4 Timeless Marketing Strategies for Small Businesses

Don’t succumb to Shiny Object Syndrome.


Most business owners come down with Shiny Object Syndrome on occasion, but the risk is especially high when it comes to marketing. Everybody wants to make sure they’re using every tool they can to win more business—or at the very least, not fall behind the competition.

Unfortunately, not every marketing trend is created equal. Some will revolutionize your ability to engage customers for decades to come. Some are the second coming of the Pet Rock.

Marketing trends work best when they are logically incorporated into timeless strategies—those which are proven to reach your audience and compel them to act.

Here are some tried and true ways for marketing your small business:

Use a CRM System

Customer relationship management (CRM) systems close the gap between sales and marketing. With a well-constructed and well-maintained CRM, you can accurately segment your customers, identify their needs and track your relationship with them. Based on where they fall in the sales process, you can then tailor messages in a more meaningful way, which leads to a faster increase in sales and better customer retention and satisfaction.

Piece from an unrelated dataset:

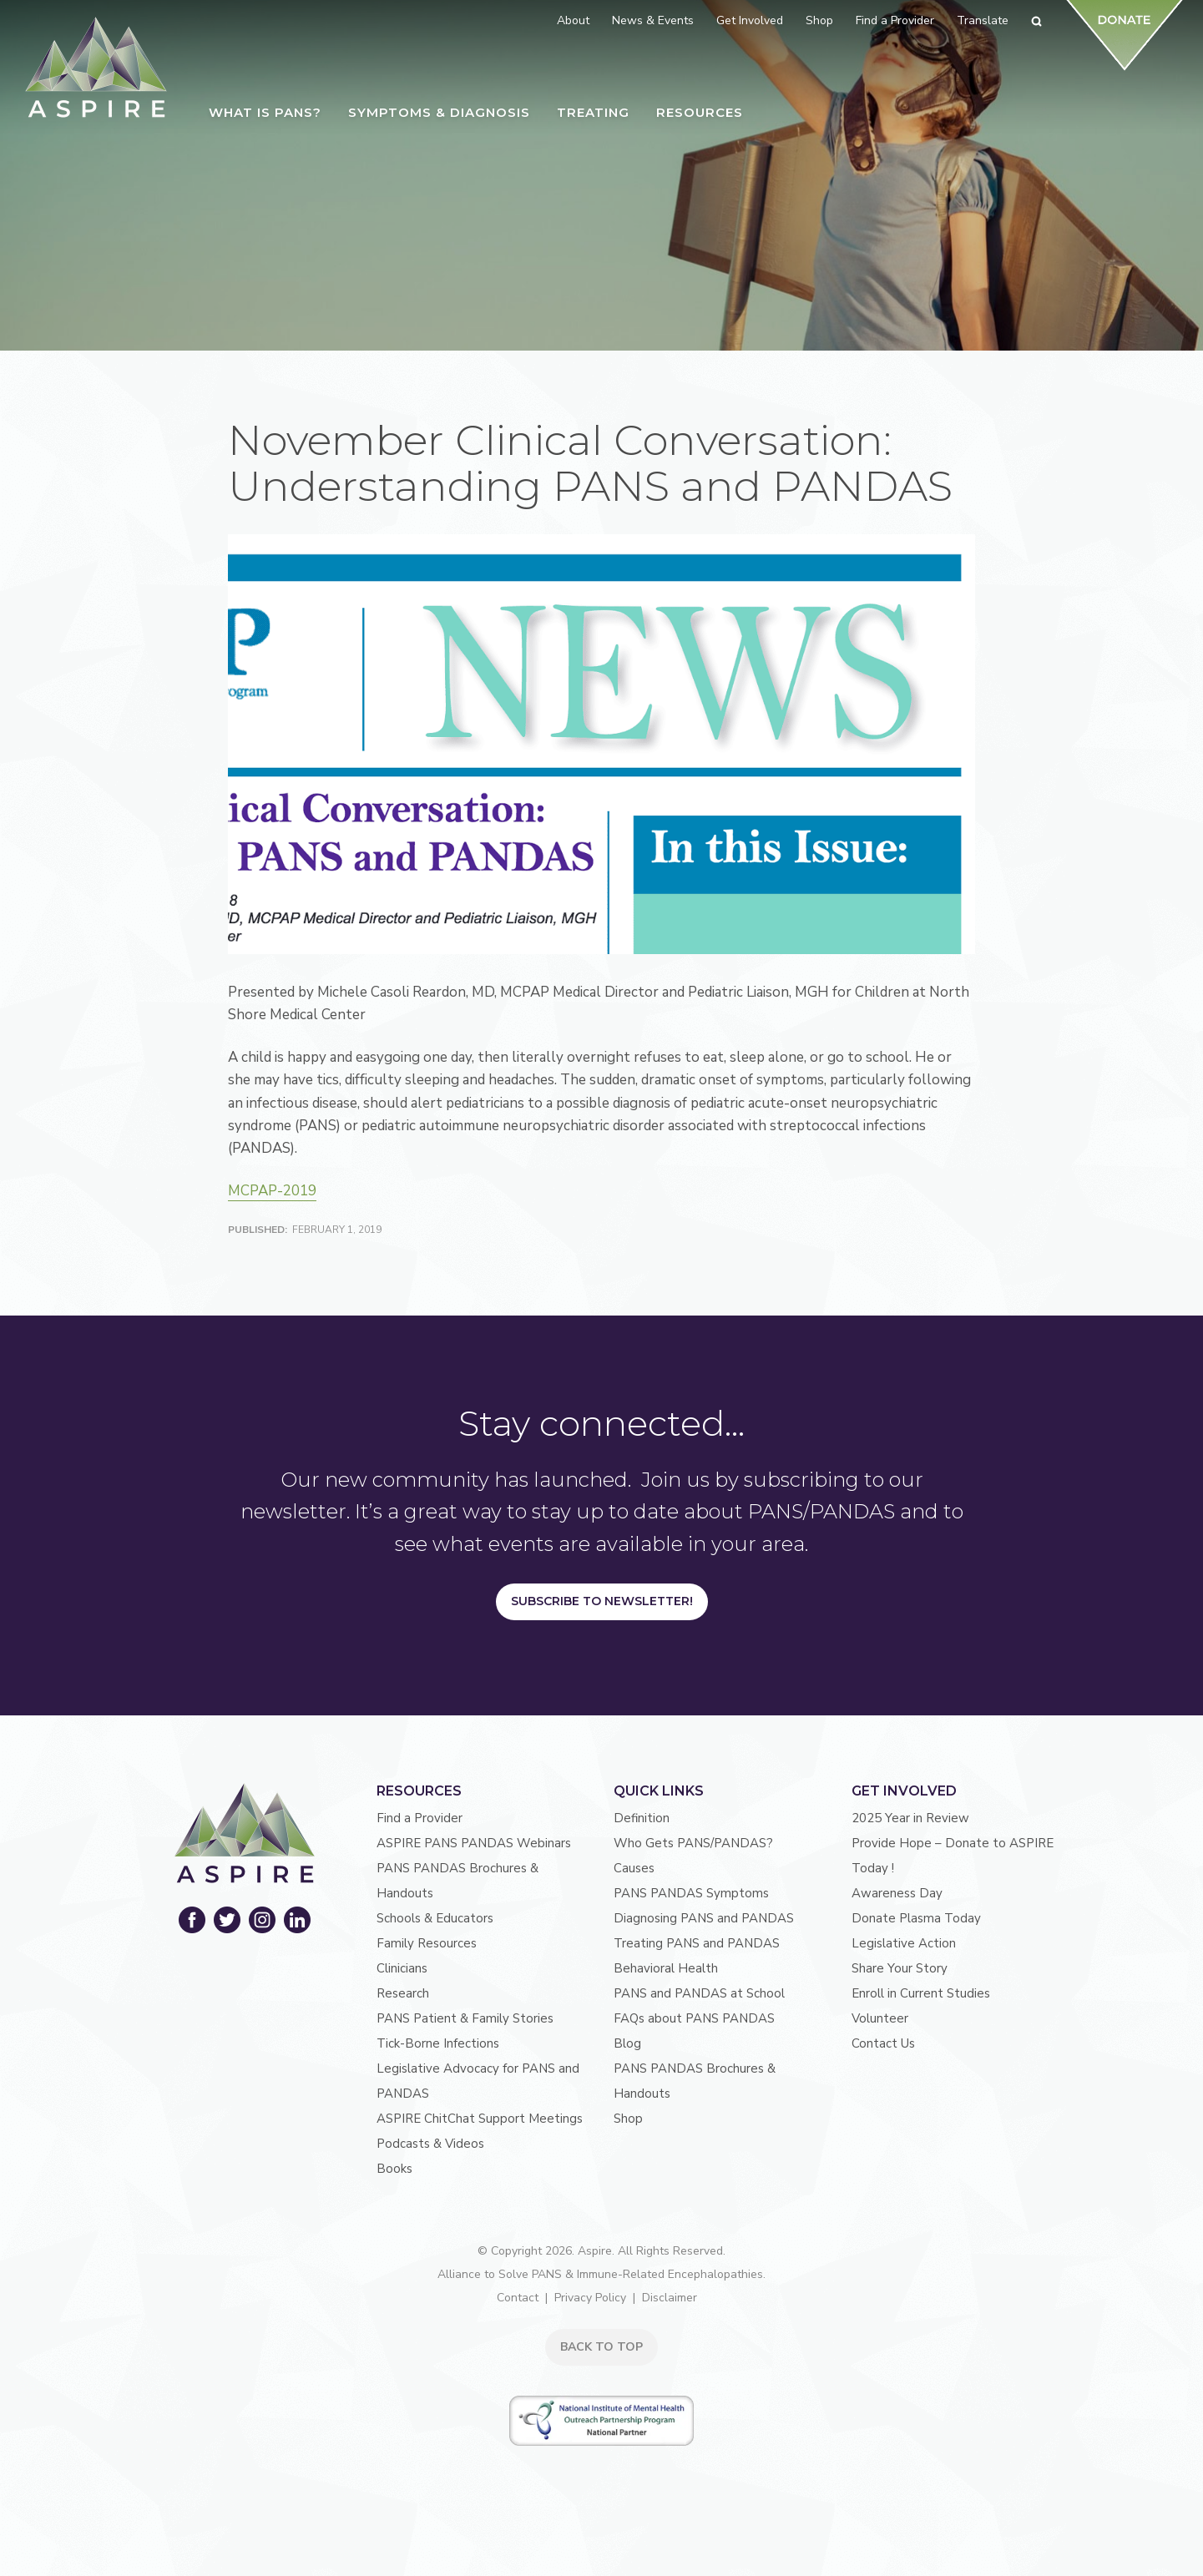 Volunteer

If those benefits alone aren’t enough to convince you that a CRM is worthwhile, here are two more. A CRM system results in an overall better customer experience because you can deliver the right message at the right time. Plus, if the cost was holding you back from buying one, there are CRMs on the market today priced for any business size.

Consolidate Your Marketing Efforts

Search marketing is quickly outpacing the ability of do-it-yourselfers to handle matters on their own. It makes sense for small businesses to hire a trusted partner who’s familiar with evolving best practices, who might have status as a Google Partner.

But search marketing isn’t a stand-alone activity. It requires strategy development, written content, graphic design and expertise in user experience, as well as some expert SEO knowledge to perform well. Small businesses can and should consolidate marketing vendors, suppliers and agencies or freelancers to achieve streamlined integration.

Simply put, by consolidating your marketing sources, the left hand knows what the right hand is doing and vice versa. Doing so means different strategies can work in tandem to reach sales goals.

Put Your Money Where It Performs Best

Evaluate your marketing budget just like you do your other budgets. Look at which marketing avenues are leading your sales and identify those that aren’t. Then you can move money from the nonperformers to those proven to grow your sales.

Maybe it’s time to question what a salesperson said you needed to do. You might need to do something different from what you’ve always done in the past. Incredibly, even in 2016, there are small businesses sticking with Yellow Pages advertising even when they can’t recall the last time a customer found them there.

Team Up to Achieve Economy of Scale

Collaborative marketing is timeless because it works. For years, like-minded companies have come together in marketing because they target the same audiences. Retail merchants with storefronts in the same shopping center. A VoIP phone service provider and a computer networking company. A specialty pet food company and a veterinary clinic. You get the gist.

Trends, while new and well … trendy, can leave you with a useless Pet Rock or a website with Flash animation. Both cool at the time; not so much now. Some trends can be embraced with little financial investment. Others cost thousands of dollars or more and return little, especially as the trend withers away.

Small business owners don’t have the luxury of being trendy. Sure, you can incorporate elements, but there’s no magic bullet. Ensuring that every marketing dollar is allocated to align with your marketing goals is what’s most important.